Closed Bug 529808 Opened 15 years ago Closed 6 years ago

[HTML5] Remove the static atom table

Categories

(Core :: DOM: HTML Parser, enhancement, P4)

enhancement

Tracking

()

RESOLVED FIXED
mozilla60
Tracking Status
firefox60 --- fixed

People

(Reporter: hsivonen, Assigned: n.nethercote)

References

(Blocks 1 open bug)

Details

(Whiteboard: [MemShrink])

Attachments

(1 file, 1 obsolete file)

Attached patch Remove the static atom table (obsolete) — Splinter Review
Bug 514661 introduced a global hashtable of static atoms.

As pointed out in http://groups.google.com/group/mozilla.dev.platform/browse_thread/thread/3a3785a83571bfeb/44d733fd112ce92e , the hashtable isn't necessary if only the strictly necessary invariants required by the HTML5 parser are held and the usual invariants are violated some more within the HTML5 parser.

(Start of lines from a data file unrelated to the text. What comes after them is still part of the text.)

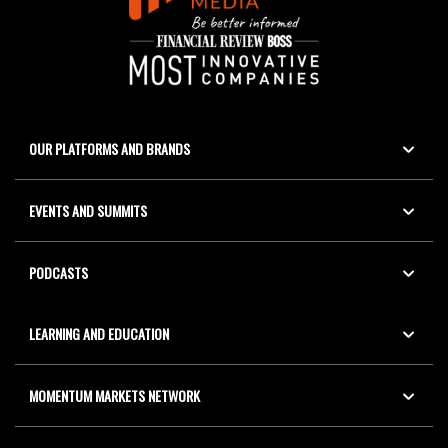
OUR PLATFORMS AND BRANDS
EVENTS AND SUMMITS
PODCASTS
LEARNING AND EDUCATION
MOMENTUM MARKETS NETWORK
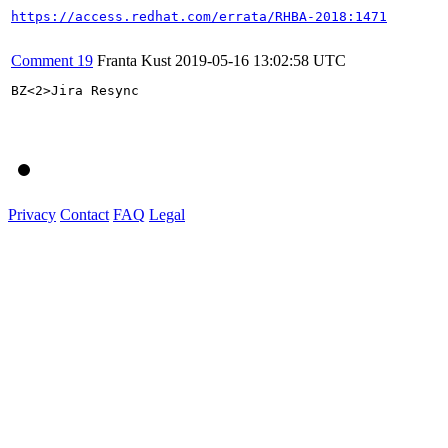
https://access.redhat.com/errata/RHBA-2018:1471
Comment 19
Franta Kust
2019-05-16 13:02:58 UTC
BZ<2>Jira Resync

Privacy
Contact
FAQ
Legal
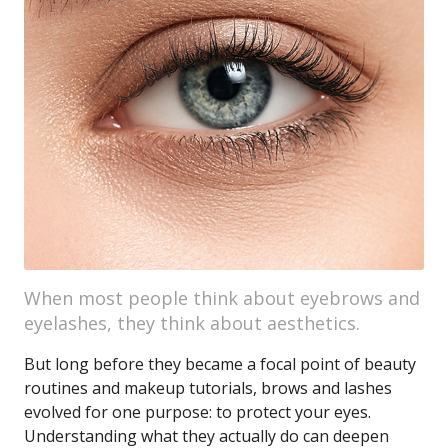
When most people think about eyebrows and
eyelashes, they think about aesthetics.
But long before they became a focal point of beauty
routines and makeup tutorials, brows and lashes
evolved for one purpose: to protect your eyes.
Understanding what they actually do can deepen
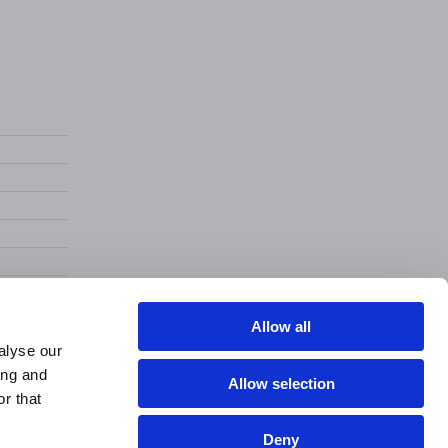
Allow all
alyse our
ing and
Allow selection
r that
Deny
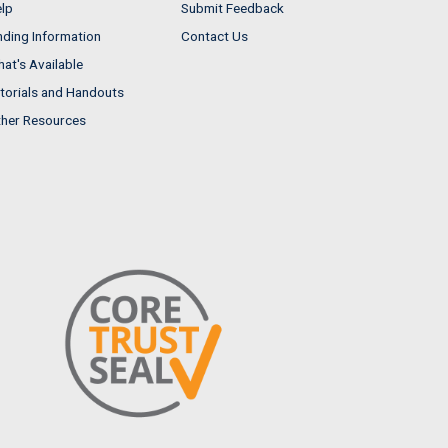
lp
Submit Feedback
nding Information
Contact Us
at's Available
torials and Handouts
her Resources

As part of sorting out http://groups.google.com/group/mozilla.dev.tree-management/browse_thread/thread/b9729ca82d54e07b , I wrote a patch that removes the static atom hashtable and replaces it with a hack and documentation, so here it is for consideration even though it seems the patch wasn't necessary for addressing the tp4 (Private Bytes) regression.

Basically:
Since it's unnecessary to compare atoms between an element name and an attribute name or an attribute name and the doctype name (etc.), it's unnecessary to provide pointer-comparability between different usages of atoms within the HTML5 parser. (By the time the atoms reach the DOM, the HTML5-parser-private dynamic atoms are replaced with regular atoms anyway. If an atom starts out as a static atom inside the HTML5 parser, which is the common case, it travels as the same static atom all the way.)

Pros:
 * Less code to run.
 * Less memory to allocate.

Cons:
 * The setup relies on whoever modifies the HTML5 parser taking into account the special atom rules that differ from what one may normally assume about atoms.
Attachment #413318 - Attachment is patch: true
Attachment #413318 - Attachment mime type: application/octet-stream → text/plain
Comment on attachment 413318 [details] [diff] [review]
Remove the static atom table

This patch misses some required tricks, apparently.
Attachment #413318 - Attachment is obsolete: true
Henri: I'd like to remove gStaticAtomTable. Doing so would save 64 KiB per process on 64-bit platforms.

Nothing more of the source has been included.